Saiba mais sobre a leishmaniose visceral

Doença, ainda comum em algumas regiões do País, traz riscos à saúde

Você já ouviu falar em leishmaniose visceral? Trata-se de uma doença infecciosa classificada como zoonose, o que significa que pode trazer riscos à saúde humana e dos animais domésticos. Isso porque os pets – principalmente os cães -, quando infectados por meio do mosquito-palha, tornam-se hospedeiros do protozoário causador da doença, permitindo a infecção de outros mosquitos, que podem infectar outros animais e também pessoas.

Sintomas

Para se ter uma ideia da gravidade do problema, de acordo com o Ministério da Saúde, quando não diagnosticada e tratada, a leishmaniose pode levar à morte em 90% dos casos. Nos cães, os sintomas mais comuns são perda de peso, queda anormal de pelos, aparecimento de descamações e feridas de pele, sangramento do nariz e inchaço nas patas. Nos humanos, a doença pode causar febre de longa duração e perda de peso. Tanto os animais como os humanos podem estar infectados com o protozoário, mas não apresentarem os sintomas clínicos da doença.

Coleira repelente

A prevenção é essencial e deve ser feita por meio do controle ambiental, evitando o acúmulo de lixo e material orgânico em ambiente aberto, bem como o uso de inseticidas para evitar a proliferação do vetor e vacinação nos animais.

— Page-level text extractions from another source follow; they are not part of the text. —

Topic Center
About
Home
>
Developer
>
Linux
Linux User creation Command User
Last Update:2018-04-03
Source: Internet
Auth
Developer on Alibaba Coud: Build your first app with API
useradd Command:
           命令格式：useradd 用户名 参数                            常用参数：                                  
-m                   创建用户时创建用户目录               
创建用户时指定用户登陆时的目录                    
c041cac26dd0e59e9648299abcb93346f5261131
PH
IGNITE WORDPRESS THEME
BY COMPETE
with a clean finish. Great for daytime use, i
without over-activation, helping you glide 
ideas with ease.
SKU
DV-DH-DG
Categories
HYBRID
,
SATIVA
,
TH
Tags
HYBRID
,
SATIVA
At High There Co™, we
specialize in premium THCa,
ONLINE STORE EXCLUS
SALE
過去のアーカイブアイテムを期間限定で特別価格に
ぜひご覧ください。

Segundo Silvana Badra, veterinária e gerente de produtos da unidade Pet da MSD Saúde Animal, em Cruzeiro (SP), outra medida importante é usar a coleira repelente, que garante cerca de 98% de eficácia na proteção e também ajuda a afastar outros parasitas, como pulgas e carrapatos.

Além disso, recomenda-se abrigar o animal dentro de casa à noite, período de maior atividade dos mosquitos transmissores da doença. “O tratamento da leishmaniose ainda exige um investimento alto e acompanhamento periódico com o veterinário, já que os medicamentos apenas melhoram os sintomas e reduzem a carga parasitária, mas não eliminam o protozoário”, alerta.

Confira alguns mitos e verdades relacionados à doença:

O cão pode transmitir a leishmaniose diretamente para o dono
MITO | O cão, após picado pelo mosquito infectado pelo protozoário, pode ficar doente ou se tornar um reservatório. A interação e convívio diário com o pet não causam a leishmaniose. A doença é transmitida quando um mosquito pica um animal infectado e em seguida pica um humano.

Todo cão diagnosticado deve ser submetido à eutanásia
MITO | Dependendo do estado de saúde do pet, o tutor pode optar por fazer o tratamento medicamentoso, que, embora não o cure da leishmaniose, pode controlar a carga parasitária e os sintomas clínicos. Além disso, o animal precisa fazer um acompanhamento constante com o veterinário, a fim de avaliar o desenvolvimento dos seus sintomas e a carga de protozoários presentes – que indica se ele está suscetível a transmitir a leishmaniose ou não. Os especialistas também recomendam o uso da coleira repelente durante o tratamento do cão, a fim de reduzir o risco da disseminação da doença.

As medidas preventivas devem ser adotadas mesmo quando o pet não vive em área endêmica

VERDADE | Como a leishmaniose é muitas vezes silenciosa, com sintomas que podem demorar a aparecer, é possível que o indivíduo ou o pet infectado viaje ou se mude, carregando a doença e contribuindo para sua disseminação local. Além disso, existem diversas zonas endêmicas no país. Lembre-se: quando você protege seu pet contra a doença, você também protege a sua família.